Food banks across the United States are struggling amid droves of hungry Americans in need of a meal. And images from photographers around the country show the horrifying number of Americans lining up to receive food assistance.
“We’re looking at an increase of 17.1 million people over the course of the next six months,” Claire Babineaux-Fontenot, CEO of Feeding America, one of the country’s largest hunger-relief organizations, told NBC News. Babineaux-Fontenot highlighted a 98 percent increase in demand for free food and Feeding America, expects to lose $1.4 billion trying to survive.
In San Antonio, ten thousand cars waited at a food distribution point run by the San Antonio Food Bank. CEO Eric Cooper told NBC’s Hoda Kotb on the Today Show that the bank typically feeds about 60,000 people a week—it’s now about 120,000 people a week.

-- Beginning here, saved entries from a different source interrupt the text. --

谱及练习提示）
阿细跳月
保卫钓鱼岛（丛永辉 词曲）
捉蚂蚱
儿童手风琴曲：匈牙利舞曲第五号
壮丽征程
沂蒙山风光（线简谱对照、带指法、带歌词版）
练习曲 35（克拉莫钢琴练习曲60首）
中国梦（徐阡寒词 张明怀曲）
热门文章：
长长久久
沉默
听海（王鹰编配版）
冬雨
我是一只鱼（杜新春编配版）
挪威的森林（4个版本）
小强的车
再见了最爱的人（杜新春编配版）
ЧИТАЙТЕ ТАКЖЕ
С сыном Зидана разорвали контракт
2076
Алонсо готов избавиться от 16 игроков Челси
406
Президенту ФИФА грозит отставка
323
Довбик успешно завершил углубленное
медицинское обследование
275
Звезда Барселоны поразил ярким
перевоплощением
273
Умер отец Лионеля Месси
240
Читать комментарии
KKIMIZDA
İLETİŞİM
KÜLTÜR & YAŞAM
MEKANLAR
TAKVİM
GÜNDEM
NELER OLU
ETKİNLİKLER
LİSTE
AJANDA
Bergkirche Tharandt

According to the Guardian, the number of people lining up in Phoenix, Arizona has tripled. Across southern Arizona, it doubled. In Las Vegas, where demand is up by 30 percent, one of the largest food pantries has shuttered 170 out of 180 locations. In Massachusetts, food pantries increased distribution by 849 percent.

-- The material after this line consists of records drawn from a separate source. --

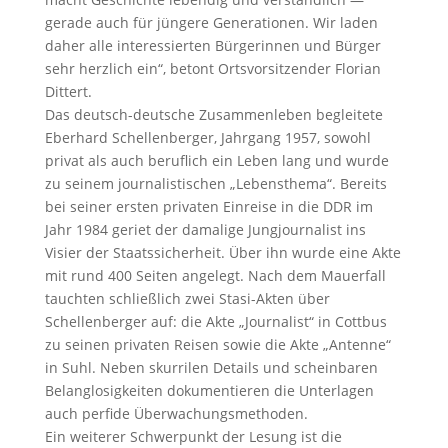
gerade auch für jüngere Generationen. Wir laden
daher alle interessierten Bürgerinnen und Bürger
sehr herzlich ein“, betont Ortsvorsitzender Florian
Dittert.
Das deutsch-deutsche Zusammenleben begleitete
Eberhard Schellenberger, Jahrgang 1957, sowohl
privat als auch beruflich ein Leben lang und wurde
zu seinem journalistischen „Lebensthema“. Bereits
bei seiner ersten privaten Einreise in die DDR im
Jahr 1984 geriet der damalige Jungjournalist ins
Visier der Staatssicherheit. Über ihn wurde eine Akte
mit rund 400 Seiten angelegt. Nach dem Mauerfall
tauchten schließlich zwei Stasi-Akten über
Schellenberger auf: die Akte „Journalist“ in Cottbus
zu seinen privaten Reisen sowie die Akte „Antenne“
in Suhl. Neben skurrilen Details und scheinbaren
Belanglosigkeiten dokumentieren die Unterlagen
auch perfide Überwachungsmethoden.
Ein weiterer Schwerpunkt der Lesung ist die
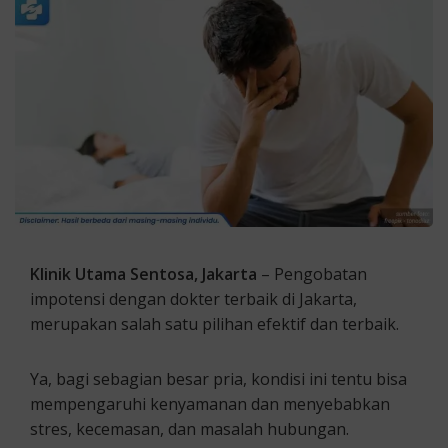
Klinik Utama Sentosa, Jakarta
– Pengobatan
impotensi dengan dokter terbaik di Jakarta,
merupakan salah satu pilihan efektif dan terbaik.
Ya, bagi sebagian besar pria, kondisi ini tentu bisa
mempengaruhi kenyamanan dan menyebabkan
stres, kecemasan, dan masalah hubungan.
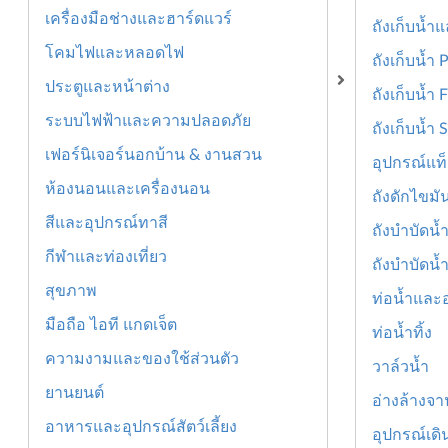
เครื่องมือช่างและฮาร์ดแวร์
ถังเก็บน้ำ
โคมไฟและหลอดไฟ
ถังเก็บน้ำ PE
ประตูและหน้าต่าง
ถังเก็บน้ำ 
ระบบไฟฟ้าและความปลอดภัย
ถังเก็บน้ำ 
เฟอร์นิเจอร์นอกบ้าน & งานสวน
อุปกรณ์แท็
ห้องนอนและเครื่องนอน
ถังดักไขมั
สีและอุปกรณ์ทาสี
ถังบำบัดน้ำ
กีฬาและท่องเที่ยว
ถังบำบัดน้ำ
สุขภาพ
ท่อน้ำและ
มือถือ ไอที แกดเจ็ต
ท่อน้ำทิ้ง
ความงามและของใช้ส่วนตัว
วาล์วน้ำ
ยานยนต์
อ่างล้างจ
อาหารและอุปกรณ์สัตว์เลี้ยง
อุปกรณ์เดิน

Sheila Christopher, director of Hunger-Free Pennsylvania, told the Guardian that she’s “been in this business over 30 years, and nothing compares to what we’re seeing now.” Jennifer McLean, the CEO of NYC’s City Harvest, told the New York Times that the need they’re seeing now dwarfs other crises like Hurricane Sandy and even September 11th.
But as more Americans find themselves relying on these organizations, those running these programs are facing the pandemic too. Dependent on volunteers, food banks across the country are coming up short on labor while people hunker down. In places like Washington state and Louisiana the National Guard has been called in to help with labor shortages. The Washington Post reported that many volunteer shifts have been canceled, because much of the labor that food banks rely on is comprised of retirees and senior citizens. To top it all off, Feeding America reported that they’ve seen a 64 percent decrease in donations.
The images are almost apocalyptic, flashing by in the collage of pictures that populate the intro to a sci-fi film. They’re also becoming frighteningly common.